We imagine that generative AI continues to be in its infancy in the case of digital publishing, and we look ahead to bringing extra revolutionary use instances to our platform this 12 months. We’re at the moment engaged on deploying fine-tuned LLMs utilizing Amazon Bedrock to precisely match the tone and voice of our publication and additional enhance our model security evaluation capabilities. We additionally plan to make use of Bedrock fashions to tag our present picture library and supply automated ideas for article pictures.
Why Amazon Bedrock?
Primarily based on our analysis of a number of generative AI mannequin suppliers and our expertise implementing the use instances described above, we chosen Amazon Bedrock as our major supplier for all our basis mannequin wants. The important thing causes that influenced this resolution had been:
- Alternative of fashions: The marketplace for generative AI is evolving quickly, and the AWS method of working with a number of main mannequin suppliers ensures that we now have entry to a big and rising set of foundational fashions by means of a single API.
- Inference efficiency: Amazon Bedrock delivers low-latency, high-throughput inference. With on-demand and provisioned throughput, the service can persistently meet all of our capability wants.
- Non-public mannequin entry: We use AWS PrivateLink to determine a non-public connection to Amazon Bedrock endpoints with out traversing the general public web, making certain that we preserve full management over the info we ship for inference.

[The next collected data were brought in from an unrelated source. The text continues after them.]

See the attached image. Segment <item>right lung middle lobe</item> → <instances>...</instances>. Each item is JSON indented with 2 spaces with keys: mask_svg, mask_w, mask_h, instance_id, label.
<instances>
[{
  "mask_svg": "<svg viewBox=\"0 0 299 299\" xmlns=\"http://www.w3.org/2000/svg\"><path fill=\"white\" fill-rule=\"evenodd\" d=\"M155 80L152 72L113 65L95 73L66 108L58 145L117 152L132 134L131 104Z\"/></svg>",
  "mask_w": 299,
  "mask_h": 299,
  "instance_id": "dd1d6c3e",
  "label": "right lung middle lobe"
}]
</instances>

- Integration with AWS providers: Amazon Bedrock is tightly built-in with AWS providers equivalent to AWS Id and Entry Administration (IAM) and the AWS Software program Improvement Package (AWS SDK). Consequently, we had been capable of shortly combine Bedrock into our present structure with out having to adapt any new instruments or conventions.
Conclusion and outlook
On this weblog put up, we described how 20 Minutes is utilizing generative AI on Amazon Bedrock to empower our journalists within the newsroom, attain a broader viewers, and make model security clear to our advertisers. With these use instances, we’re utilizing generative AI to carry extra worth to our journalists at the moment, and we’ve constructed a basis for promising new AI use instances sooner or later.
To be taught extra about Amazon Bedrock, begin with Amazon Bedrock Assets for documentation, weblog posts, and extra buyer success tales.
Concerning the authors
Aurélien Capdecomme is the Chief Know-how Officer at 20 Minutes, the place he leads the IT growth and infrastructure groups. With over 20 years of expertise in constructing environment friendly and cost-optimized architectures, he has a powerful concentrate on serverless technique, scalable purposes and AI initiatives. He has carried out innovation and digital transformation methods at 20 Minutes, overseeing the entire migration of digital providers to the cloud.

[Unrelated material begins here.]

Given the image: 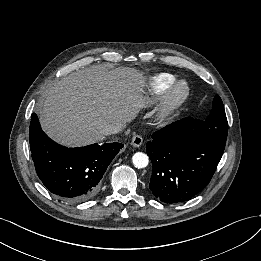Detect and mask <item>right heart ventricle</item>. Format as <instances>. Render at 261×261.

Bertrand d’Aure is a software program developer at 20 Minutes. An engineer by coaching, he designs and implements the backend of 20 Minutes purposes, with a concentrate on the software program utilized by journalists to create their tales. Amongst different issues, he’s accountable for including generative AI options to the software program to simplify the authoring course of.
Dr. Pascal Vogel is a Options Architect at Amazon Internet Providers. He collaborates with enterprise prospects throughout EMEA to construct cloud-native options with a concentrate on serverless and generative AI. As a cloud fanatic, Pascal loves studying new applied sciences and connecting with like-minded prospects who need to make a distinction of their cloud journey.